The young boy guided the brightly-coloured blocks around a pre-ordained track of opposite color, his star-shaped hand negotiating a path through the twisting clutter of wires. He sat with his legs folded beneath him, the snakelike ends of untied shoelaces draping the floor in typical disregard for style. He was young -- not more than four or five -- with two missing front teeth that punctuated a gap in his candy-sticky mouth. A cotton sling hung from the juncture of his shoulder, wounded arm resting in the cupped cradle. Leslie turned her attention back to the boy's mother:

"Jake's just so careless," the woman said with a nervous laugh, "to fall off of the junglegym like that. I swear, I have to pad the kid up like a deep-sea diver whenever he goes out of the house." She twisted the hem of her threadbare sweater between her fingers, toes turned inward in a suggestion of awkwardness.
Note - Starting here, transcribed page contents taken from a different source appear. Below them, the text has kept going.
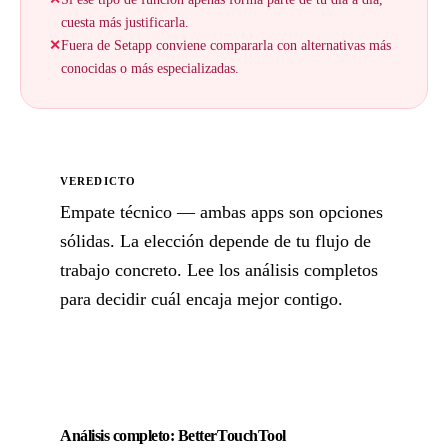
cuesta más justificarla.
✕
Fuera de Setapp conviene compararla con alternativas más
conocidas o más especializadas.
VEREDICTO
Empate técnico — ambas apps son opciones
sólidas. La elección depende de tu flujo de
trabajo concreto. Lee los análisis completos
para decidir cuál encaja mejor contigo.
Análisis completo: BetterTouchTool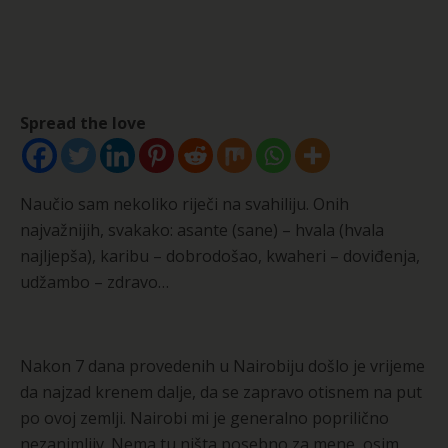
Spread the love
Naučio sam nekoliko riječi na svahiliju. Onih
najvažnijih, svakako: asante (sane) – hvala (hvala
najljepša), karibu – dobrodošao, kwaheri – doviđenja,
udžambo – zdravo…
Nakon 7 dana provedenih u Nairobiju došlo je vrijeme
da najzad krenem dalje, da se zapravo otisnem na put
po ovoj zemlji. Nairobi mi je generalno poprilično
nezanimljiv. Nema tu ništa posebno za mene, osim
There was a deep, ruddy bruise upon the high arc of the woman's left cheek: perfect striking distance for a balled brace of knuckles. Leslie had heard it all before: women who defended the actions of their drunken husbands out of fear of abandonment; the long sleeves and skirts always served to hide the canvas of other bruises. She pressed her lips to a thin line, declining to comment. The boy's injuries spoke for themselves: you couldn't tell her that the dark impressions of five fingers on Jake's arm were the result of a playground accident.
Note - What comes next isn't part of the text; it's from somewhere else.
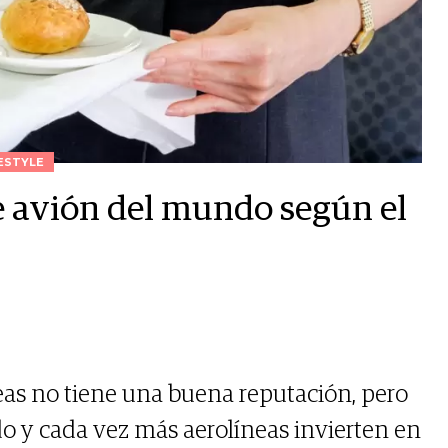
ESTYLE
e avión del mundo según el
eas no tiene una buena reputación, pero
o y cada vez más aerolíneas invierten en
"Kids are always reckless," she finally said, looking over to the boy with a fond smile. Jake smiled back, pressing his tongue to the gap between his teeth. "But I'd like to make a suggestion, if I could." This was the tricky part. Trying to insinuate action without being too obvious; trying to make it sound like it was the parent's idea. "I think that a kid of Jake's caliber could benefit from one of our after-school programs. There's a great art class that's held after school every weekday. You said that Jake liked to draw."
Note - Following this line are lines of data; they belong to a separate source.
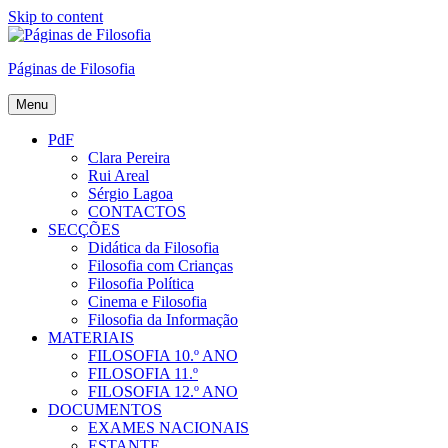
Skip to content
Páginas de Filosofia
Menu
PdF
Clara Pereira
Rui Areal
Sérgio Lagoa
CONTACTOS
SECÇÕES
Didática da Filosofia
Filosofia com Crianças
Filosofia Política
Cinema e Filosofia
Filosofia da Informação
MATERIAIS
FILOSOFIA 10.º ANO
FILOSOFIA 11.º
FILOSOFIA 12.º ANO
DOCUMENTOS
EXAMES NACIONAIS
ESTANTE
The mother's eyes lit up. "Oh, he does! You should see some of the things he makes me! I mean, he's a regular Picasso!" She laughed, a bit more genuine. Then her face crumpled. "We don't have the money, though. I mean, I can barely afford to keep him in shoes." Leslie smiled. "We're fortunate enough that a lot of these after-school programs are offered free-of-charge," she said, "and with Jake's talent, I bet he could get away with getting all the supplies he needs without too much of a strain to your pocketbook."

Jake's mother smiled faintly. "He's a good kid," she said, reaching over to ruffle her son's hair, "I really want the best for him." Leslie nodded genially: "Then it's settled. I'll put you in touch with the director of the program. She'll be able to give you the time and place for the class. I think they've worked it out so that one of the schoolbuses will make a stop close to where you live, so you won't have to worry about him wandering the streets after it lets out." She shook the woman's hand, slipped a card for the nearby Woman's Shelter in her pocket, and bade a fond farewell to the blossoming artist.

Days like this made it all worthwhile.